EXERCISE AIM: Look below for the line with "になる可能性があります。" and the line with "Hören, üben, Spannungen loslassen". Copy exactly those two lines and every line between, but not the pictures.

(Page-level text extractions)
- - -

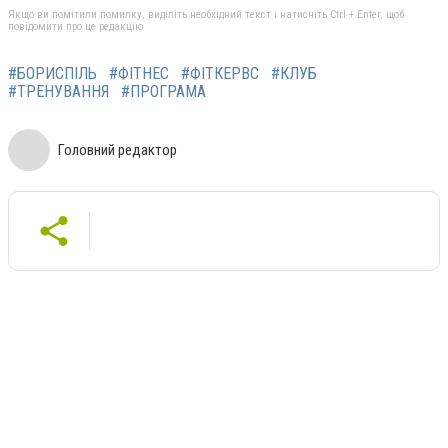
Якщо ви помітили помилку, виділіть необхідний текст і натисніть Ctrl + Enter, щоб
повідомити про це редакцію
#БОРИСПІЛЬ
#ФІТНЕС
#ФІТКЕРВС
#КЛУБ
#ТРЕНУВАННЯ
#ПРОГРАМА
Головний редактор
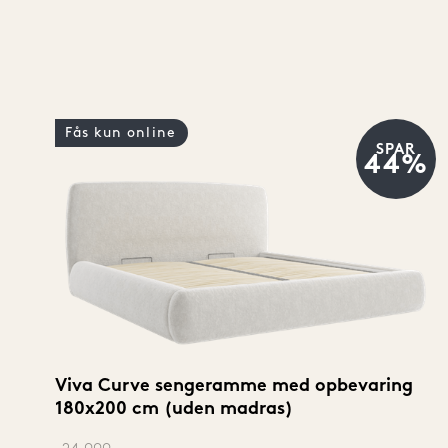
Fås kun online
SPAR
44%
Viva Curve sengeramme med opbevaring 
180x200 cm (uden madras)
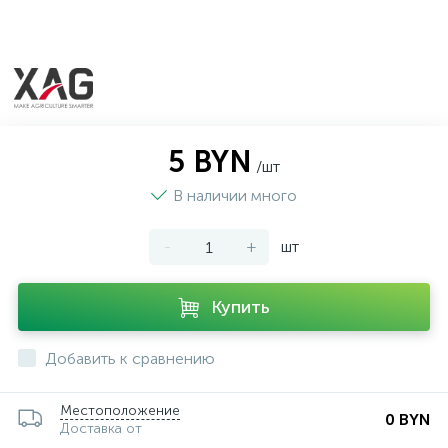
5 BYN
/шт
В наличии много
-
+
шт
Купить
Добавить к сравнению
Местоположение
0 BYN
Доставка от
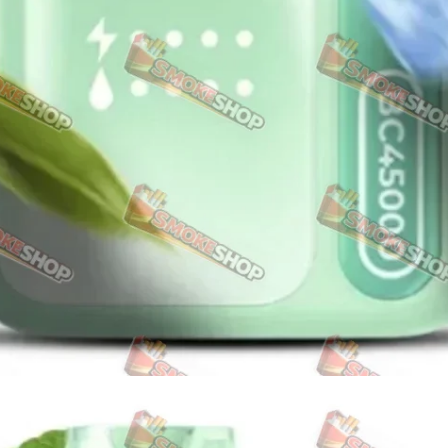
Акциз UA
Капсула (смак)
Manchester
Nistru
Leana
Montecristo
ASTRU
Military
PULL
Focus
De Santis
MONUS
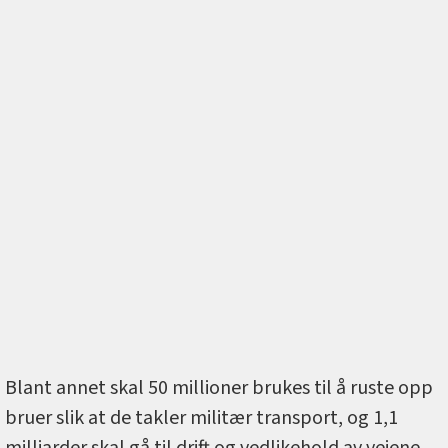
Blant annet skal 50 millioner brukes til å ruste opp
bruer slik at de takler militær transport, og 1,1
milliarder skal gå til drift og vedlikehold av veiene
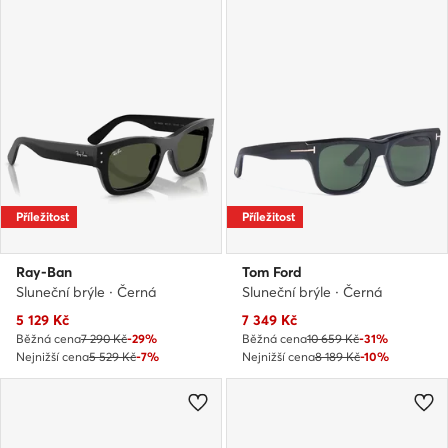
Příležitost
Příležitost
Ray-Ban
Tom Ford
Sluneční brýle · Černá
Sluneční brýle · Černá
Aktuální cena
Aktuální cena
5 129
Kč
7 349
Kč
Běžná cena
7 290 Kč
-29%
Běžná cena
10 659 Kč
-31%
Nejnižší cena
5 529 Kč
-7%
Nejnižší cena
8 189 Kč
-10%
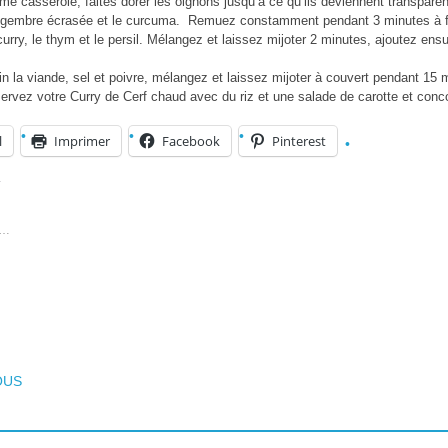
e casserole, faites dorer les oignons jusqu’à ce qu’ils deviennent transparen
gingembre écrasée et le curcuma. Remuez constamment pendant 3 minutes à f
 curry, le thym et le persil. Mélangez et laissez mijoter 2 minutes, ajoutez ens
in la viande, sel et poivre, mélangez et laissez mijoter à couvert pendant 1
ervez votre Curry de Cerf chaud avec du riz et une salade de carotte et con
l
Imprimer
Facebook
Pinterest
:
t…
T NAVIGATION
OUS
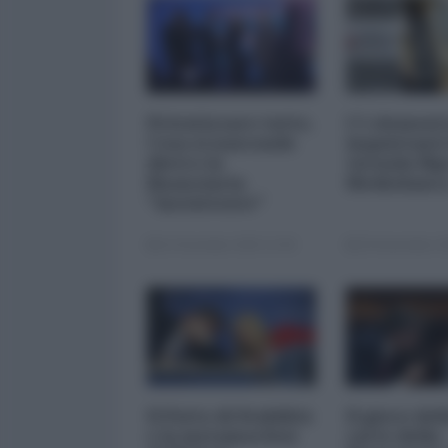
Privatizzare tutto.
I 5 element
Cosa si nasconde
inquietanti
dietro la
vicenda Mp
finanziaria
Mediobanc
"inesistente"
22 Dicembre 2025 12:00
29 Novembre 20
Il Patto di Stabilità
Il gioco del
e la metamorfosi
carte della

- - -

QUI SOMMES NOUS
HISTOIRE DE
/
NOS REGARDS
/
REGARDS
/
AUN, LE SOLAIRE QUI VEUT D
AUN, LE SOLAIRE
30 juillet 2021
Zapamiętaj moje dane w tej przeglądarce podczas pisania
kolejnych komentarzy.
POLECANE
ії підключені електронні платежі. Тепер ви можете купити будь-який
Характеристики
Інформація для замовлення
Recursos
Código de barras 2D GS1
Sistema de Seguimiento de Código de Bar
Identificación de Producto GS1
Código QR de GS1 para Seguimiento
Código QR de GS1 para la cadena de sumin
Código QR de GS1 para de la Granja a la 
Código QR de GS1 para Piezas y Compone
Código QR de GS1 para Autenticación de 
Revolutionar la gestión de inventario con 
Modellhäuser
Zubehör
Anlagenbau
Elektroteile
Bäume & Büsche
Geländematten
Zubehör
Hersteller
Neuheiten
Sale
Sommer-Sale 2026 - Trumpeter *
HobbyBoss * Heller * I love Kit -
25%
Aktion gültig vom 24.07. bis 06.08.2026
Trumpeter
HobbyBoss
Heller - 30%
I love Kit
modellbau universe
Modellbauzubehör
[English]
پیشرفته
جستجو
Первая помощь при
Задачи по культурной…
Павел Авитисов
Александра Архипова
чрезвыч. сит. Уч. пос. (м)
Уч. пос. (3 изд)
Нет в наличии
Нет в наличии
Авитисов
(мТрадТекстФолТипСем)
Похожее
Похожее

- - -

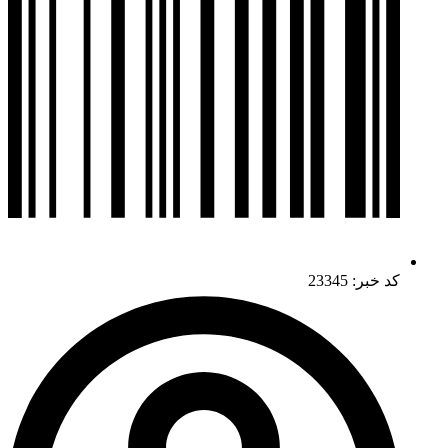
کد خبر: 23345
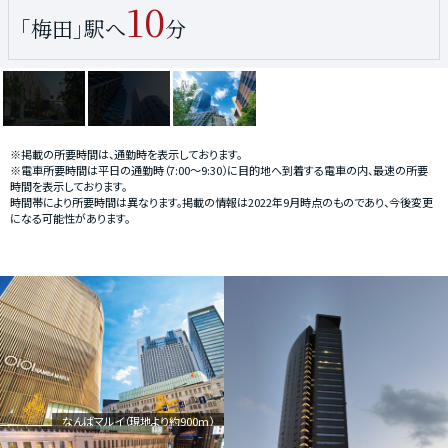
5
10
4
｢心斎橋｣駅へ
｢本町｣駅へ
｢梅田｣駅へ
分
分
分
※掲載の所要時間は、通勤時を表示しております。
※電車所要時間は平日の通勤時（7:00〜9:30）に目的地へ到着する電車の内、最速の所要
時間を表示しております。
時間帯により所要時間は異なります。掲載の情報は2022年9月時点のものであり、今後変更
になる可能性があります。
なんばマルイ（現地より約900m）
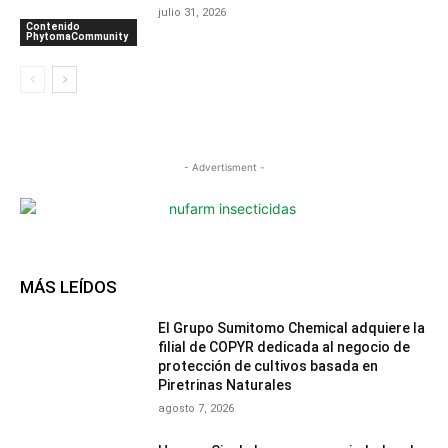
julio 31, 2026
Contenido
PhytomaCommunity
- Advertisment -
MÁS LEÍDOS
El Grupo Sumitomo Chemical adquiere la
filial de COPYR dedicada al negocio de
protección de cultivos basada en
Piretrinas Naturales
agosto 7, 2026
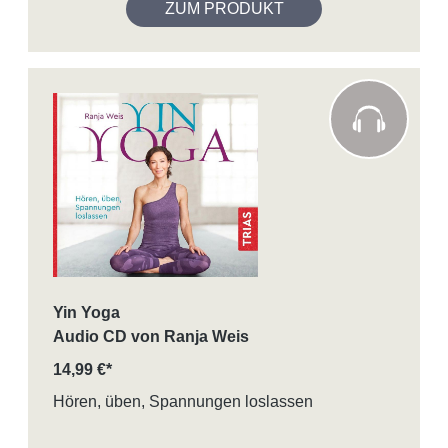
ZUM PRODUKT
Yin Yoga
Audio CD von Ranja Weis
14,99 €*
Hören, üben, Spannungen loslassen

- - -

RESULT OF THE EXERCISE:
になる可能性があります。
なんばマルイ（現地より約900m）
julio 31, 2026
Contenido
PhytomaCommunity
- Advertisment -
MÁS LEÍDOS
El Grupo Sumitomo Chemical adquiere la
filial de COPYR dedicada al negocio de
protección de cultivos basada en
Piretrinas Naturales
agosto 7, 2026
ZUM PRODUKT
Yin Yoga
Audio CD von Ranja Weis
14,99 €*
Hören, üben, Spannungen loslassen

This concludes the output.